Suaranya rendah, berat dan dingin, singkat namun jelas membuat pria mabuk itu ketakutan dan pergi. Aku akan melakukan hal yang sama jika suara itu ditujukan untukku. Maksudku, suaranya saja sudah cukup mengintimidasi. Beberapa saat setelah pria itu pergi ia masih menghadapkan punggungnya padaku.

Aku menutup kedua mataku, menghela nafas dalam. Kedua tanganku kudekap didadaku mencoba menenangkan degup jantungku yang tak karuan. Kakiku terasa lemas, dan ketika sudah tak sanggup lagi menahan berat tubuhku, sepasang tangan memegang pundakku menahanku agar tidak terjatuh.

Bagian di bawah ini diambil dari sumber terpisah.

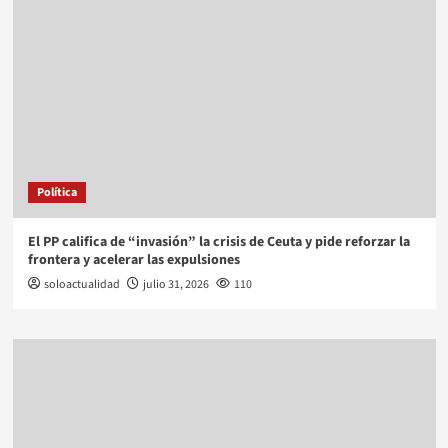
Política
El PP califica de “invasión” la crisis de Ceuta y pide reforzar la
frontera y acelerar las expulsiones
soloactualidad
julio 31, 2026
110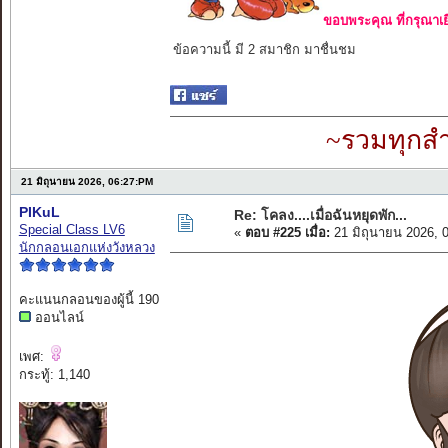
ขอบพระคุณ ที่กรุณาเย
ข้อความนี้ มี 2 สมาชิก มาชื่นชม
~รวมทุกสำ
21 มิถุนายน 2026, 06:27:PM
PIKuL
Re: โคลง....เมื่อฉันหยุดพัก...
Special Class LV6
«
ตอบ #225 เมื่อ:
21 มิถุนายน 2026, 
นักกลอนเอกแห่งวังหลวง
คะแนนกลอนของผู้นี้ 190
ออนไลน์
เพศ:
กระทู้: 1,140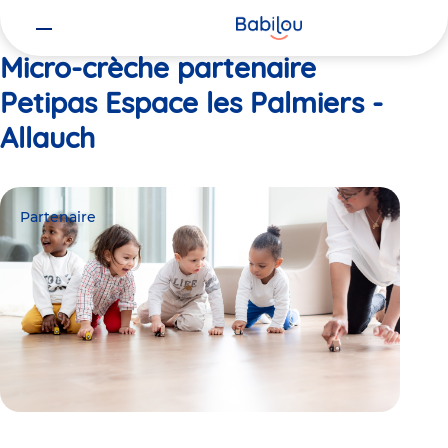
Vous
Accueil
Petipas Espace les Palmiers - Allauch
êtes
ici
Micro-crèche partenaire
Petipas Espace les Palmiers -
Allauch
Partenaire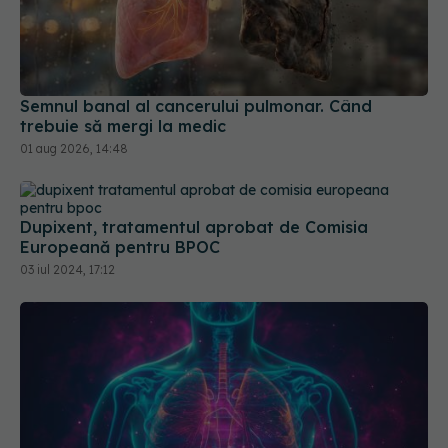
Semnul banal al cancerului pulmonar. Când
trebuie să mergi la medic
01 aug 2026, 14:48
Dupixent, tratamentul aprobat de Comisia
Europeană pentru BPOC
03 iul 2024, 17:12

"Gwaencanayo?" ucapnya khawatir.

Aku membuka kedua mataku, untuk kemudian memandang dua pasang mata coklat tua, seperti hazelnut. Mudah melihatnya karena kami berdiri tepat dibawah lampu jalan yang menyinari kami berdua. Mata yang indah, ditambah dengan bulu mata dan alis yang tebal. Menatapku, menungguku memberi jawaban.

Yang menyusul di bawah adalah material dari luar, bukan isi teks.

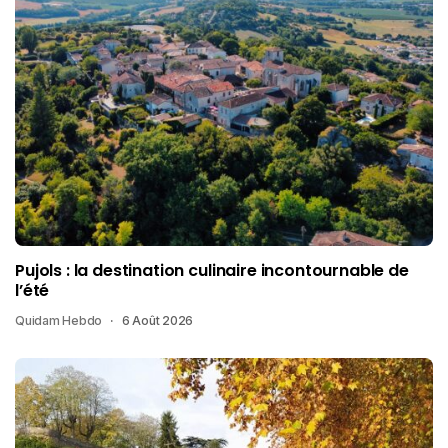
Pujols : la destination culinaire incontournable de
l’été
Quidam Hebdo
6 Août 2026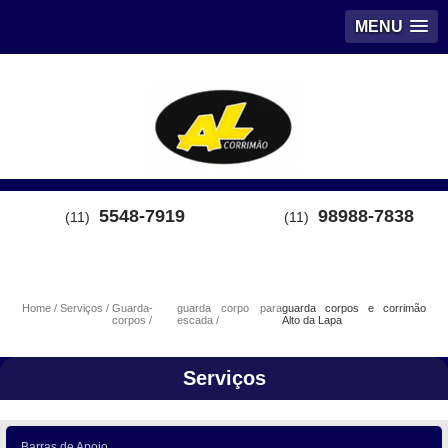
MENU
5548-7919
98988-7838
(11)
(11)
Home
Serviços
Guarda-
guarda corpo para
guarda corpos e corrimão
corpos
escada
Alto da Lapa
Serviços
Barras de Apoio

"O-oh, aku b-baik baik saja. Gwaencana" raut wajahnya berubah lega dan kemudian melepaskan tangannya dari pundakku.

"K.U Student?" aku mengangguk.

"Kau bisa berjalan?"

"O-oh" ucapku mengiyakan pertanyaannya.

"Baiklah" ucapnya. Ia lalu berjalan mendahului ku, lalu menatapku lagi, mengisyaratkan aku untuk mengikutinya. Aku berjalan dengan gagap mengikutinya.

"Gomawo" ucapku sambil membungkukkan pungguku kearahnya.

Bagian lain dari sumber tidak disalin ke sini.